Capstone Project: An Algorithm for Predicting the Probability of the Presence of Heart Disease from Cardiovascular Results and Demographics

The following is a final report in completion of the Data Analysis & Interpretation Specialization by Wesleyan University.  You can view a PDF version of this report here.



The purpose of this study is to identify the best predictors of the presence of heart disease using multiple health and demographic factors such as results from an electrocardiographic (EKG) test, the presence of exercise-induced angina (i.e. chest pain caused by reduced blood flow to the heart), age, and sex. The end result of this project is an algorithmic model that predicts the probability of the presence of heart disease in a patient.

As a prospective graduate student in Data Analytics, and as someone deeply interested in health and nutrition, this is an opportunity for me to apply my analytical skills in an area that is of interest to me.

Being able to predict the probability of the presence of heart disease within a patient can lead to earlier action being taken in remedying the situation, which would translate to more lives saved and lower healthcare costs.

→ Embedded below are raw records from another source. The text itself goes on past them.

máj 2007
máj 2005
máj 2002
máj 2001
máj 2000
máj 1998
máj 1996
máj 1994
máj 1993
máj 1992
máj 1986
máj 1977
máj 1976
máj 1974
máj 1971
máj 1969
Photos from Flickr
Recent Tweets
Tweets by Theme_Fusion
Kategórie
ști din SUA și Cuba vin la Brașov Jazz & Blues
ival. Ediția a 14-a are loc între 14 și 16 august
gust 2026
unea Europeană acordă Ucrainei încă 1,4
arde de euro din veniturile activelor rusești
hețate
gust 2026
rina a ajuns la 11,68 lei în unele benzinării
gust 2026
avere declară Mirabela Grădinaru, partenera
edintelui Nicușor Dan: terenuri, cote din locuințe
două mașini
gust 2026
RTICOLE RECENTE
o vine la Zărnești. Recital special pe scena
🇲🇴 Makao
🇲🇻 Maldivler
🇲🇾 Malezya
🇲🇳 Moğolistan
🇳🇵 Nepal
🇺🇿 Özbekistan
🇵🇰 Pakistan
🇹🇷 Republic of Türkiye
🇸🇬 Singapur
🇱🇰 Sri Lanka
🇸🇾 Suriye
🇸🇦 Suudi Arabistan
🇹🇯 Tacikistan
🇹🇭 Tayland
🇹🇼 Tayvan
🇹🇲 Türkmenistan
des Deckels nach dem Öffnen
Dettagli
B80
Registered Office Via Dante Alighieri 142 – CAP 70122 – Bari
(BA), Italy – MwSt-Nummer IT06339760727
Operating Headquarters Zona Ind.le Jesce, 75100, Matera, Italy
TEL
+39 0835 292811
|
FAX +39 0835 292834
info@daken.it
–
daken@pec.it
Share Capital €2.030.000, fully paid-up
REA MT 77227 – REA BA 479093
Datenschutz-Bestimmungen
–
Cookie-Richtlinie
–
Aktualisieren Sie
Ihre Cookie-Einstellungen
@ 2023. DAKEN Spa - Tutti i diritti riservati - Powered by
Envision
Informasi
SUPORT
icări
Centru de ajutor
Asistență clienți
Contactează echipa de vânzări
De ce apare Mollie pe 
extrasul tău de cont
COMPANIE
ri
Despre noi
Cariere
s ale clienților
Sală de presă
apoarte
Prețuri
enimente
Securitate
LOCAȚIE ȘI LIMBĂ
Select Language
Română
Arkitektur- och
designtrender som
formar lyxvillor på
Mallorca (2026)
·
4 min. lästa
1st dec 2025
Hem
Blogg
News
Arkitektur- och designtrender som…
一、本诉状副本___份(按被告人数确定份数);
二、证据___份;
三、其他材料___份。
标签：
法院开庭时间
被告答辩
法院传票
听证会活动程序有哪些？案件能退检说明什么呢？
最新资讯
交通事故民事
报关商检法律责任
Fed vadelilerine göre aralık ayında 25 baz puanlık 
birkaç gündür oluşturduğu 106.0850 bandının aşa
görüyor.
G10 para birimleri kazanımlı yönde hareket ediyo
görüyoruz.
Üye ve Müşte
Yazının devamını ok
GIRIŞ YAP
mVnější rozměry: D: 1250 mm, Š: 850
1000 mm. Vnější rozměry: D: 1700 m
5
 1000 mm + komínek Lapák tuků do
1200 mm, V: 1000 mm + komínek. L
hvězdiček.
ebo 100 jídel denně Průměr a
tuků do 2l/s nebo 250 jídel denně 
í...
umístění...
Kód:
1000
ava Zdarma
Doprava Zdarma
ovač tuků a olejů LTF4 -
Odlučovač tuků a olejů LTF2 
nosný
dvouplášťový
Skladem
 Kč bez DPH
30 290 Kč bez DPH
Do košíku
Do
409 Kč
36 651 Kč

Source: The data for this project is provided by the Cleveland Heart Disease Database via the UCI Machine Learning repository and is hosted by DrivenData through their predictive analytics competition, “Machine Learning with a Heart”.

For information on heart disease, read this article by the Center for Disease Control and Prevention.




The data consists of n=180 observations of patients that have undergone cardiovascular tests and have been diagnosed with or without heart disease.  There are 14 features/fields in the data set, to include the binary target of whether the patient has a presence of heart disease or not.


The presence of heart disease for each of the patients in the data set was determined through various cardiovascular tests and clinically professional assessments.

A few primary, clinical predictors include two variables that measure the quality of blood flow to the heart: slope of the peak exercise ST segment (integer) and the results of a nuclear imaging method called a Thallium stress test (categorical), as well as resting blood pressure (integer), type of chest pain (integer), and whether or not the patient experienced angina (chest pain caused by reduced blood flow to the heart as a result of exercise) (binary).  There are only two secondary, non-clinical predictors: sex (binary) and age (integer).  I define primary predictors as features derived as a result of clinical measurements, the results of which are more directly associated to one’s health status, whereas sex and age are demographical features and are not the result of clinical measurements but may still be useful in predicting the probability of the presence of heart disease.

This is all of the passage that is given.